=== EXERCISE REQUIREMENTS ===
Copy every line that contains the string "payments" from the entries below.

=== PROVIDED DATA ===
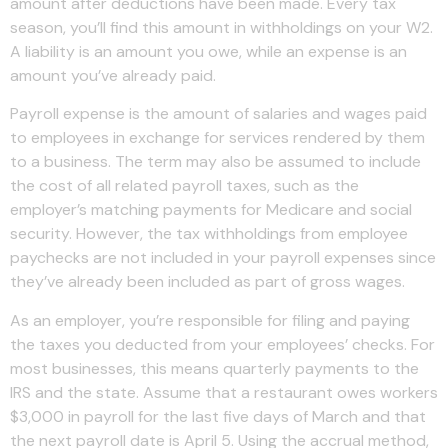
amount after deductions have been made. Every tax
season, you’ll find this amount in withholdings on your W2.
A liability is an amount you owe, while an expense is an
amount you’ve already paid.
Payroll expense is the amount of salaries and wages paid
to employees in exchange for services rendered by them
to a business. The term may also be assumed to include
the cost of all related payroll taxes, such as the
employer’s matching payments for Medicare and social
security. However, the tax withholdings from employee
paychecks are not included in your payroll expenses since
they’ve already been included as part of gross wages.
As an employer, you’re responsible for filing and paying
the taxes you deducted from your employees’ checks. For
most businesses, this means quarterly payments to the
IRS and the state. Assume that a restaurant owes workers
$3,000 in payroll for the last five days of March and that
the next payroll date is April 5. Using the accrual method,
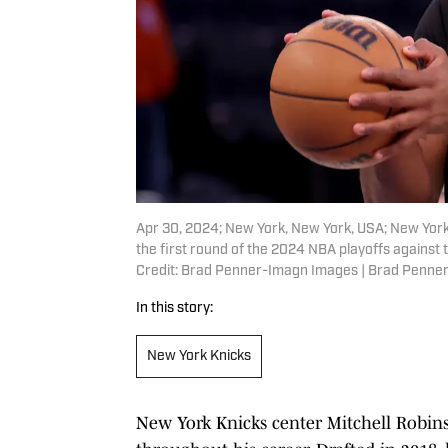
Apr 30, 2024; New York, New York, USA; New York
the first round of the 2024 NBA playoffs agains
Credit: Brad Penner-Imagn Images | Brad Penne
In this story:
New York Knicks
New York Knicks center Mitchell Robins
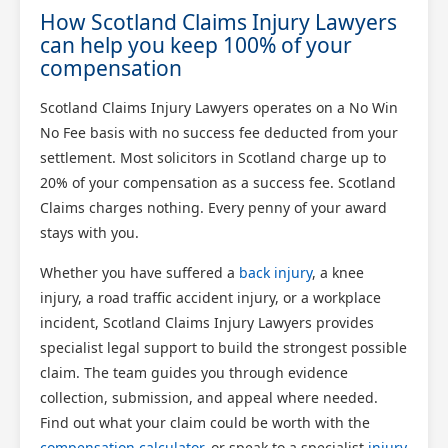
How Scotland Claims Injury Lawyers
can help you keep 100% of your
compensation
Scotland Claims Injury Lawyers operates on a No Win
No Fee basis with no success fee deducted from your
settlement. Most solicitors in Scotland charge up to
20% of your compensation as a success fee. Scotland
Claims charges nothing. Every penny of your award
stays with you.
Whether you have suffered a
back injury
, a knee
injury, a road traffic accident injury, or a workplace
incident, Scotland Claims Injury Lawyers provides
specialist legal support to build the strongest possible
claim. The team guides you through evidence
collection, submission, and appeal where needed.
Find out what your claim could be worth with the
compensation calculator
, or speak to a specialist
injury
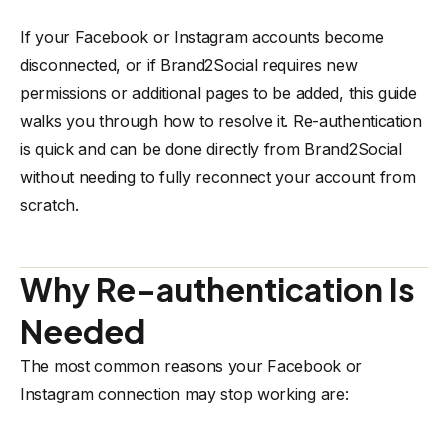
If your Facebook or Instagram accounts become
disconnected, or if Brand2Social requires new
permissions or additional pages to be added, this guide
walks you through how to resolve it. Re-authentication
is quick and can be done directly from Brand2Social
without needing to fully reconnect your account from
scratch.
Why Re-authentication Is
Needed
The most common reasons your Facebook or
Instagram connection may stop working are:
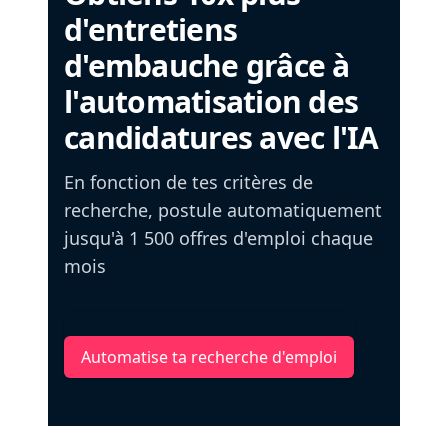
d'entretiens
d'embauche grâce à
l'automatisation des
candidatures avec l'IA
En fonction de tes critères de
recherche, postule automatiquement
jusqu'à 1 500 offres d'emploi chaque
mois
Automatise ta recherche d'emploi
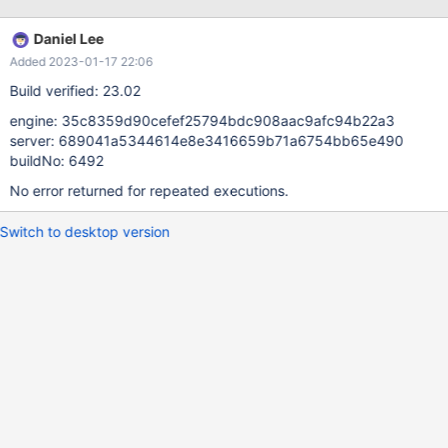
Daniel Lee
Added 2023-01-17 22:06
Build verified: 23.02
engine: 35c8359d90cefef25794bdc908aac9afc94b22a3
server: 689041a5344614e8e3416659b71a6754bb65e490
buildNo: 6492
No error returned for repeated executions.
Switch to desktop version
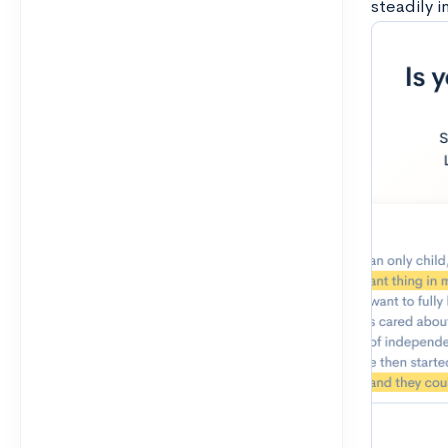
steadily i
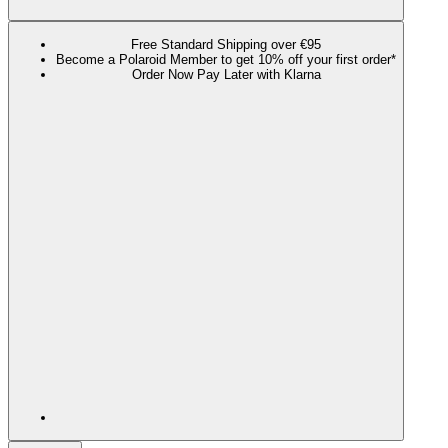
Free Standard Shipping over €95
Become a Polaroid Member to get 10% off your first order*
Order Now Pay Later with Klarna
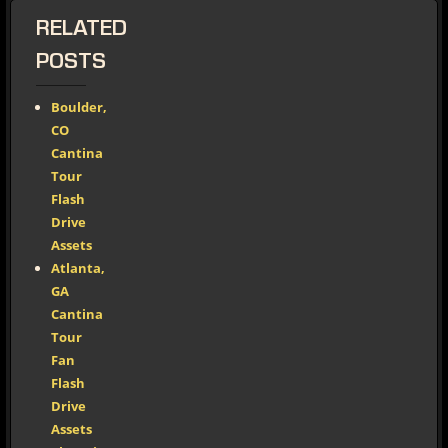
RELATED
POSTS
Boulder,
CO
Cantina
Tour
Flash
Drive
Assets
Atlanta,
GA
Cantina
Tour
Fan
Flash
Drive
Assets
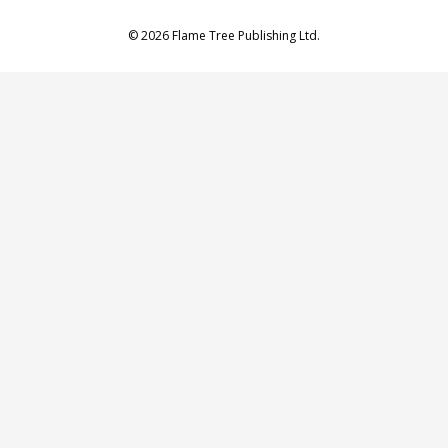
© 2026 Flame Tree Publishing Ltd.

=== RESULT OF THIS TASK ===
employer’s matching payments for Medicare and social
most businesses, this means quarterly payments to the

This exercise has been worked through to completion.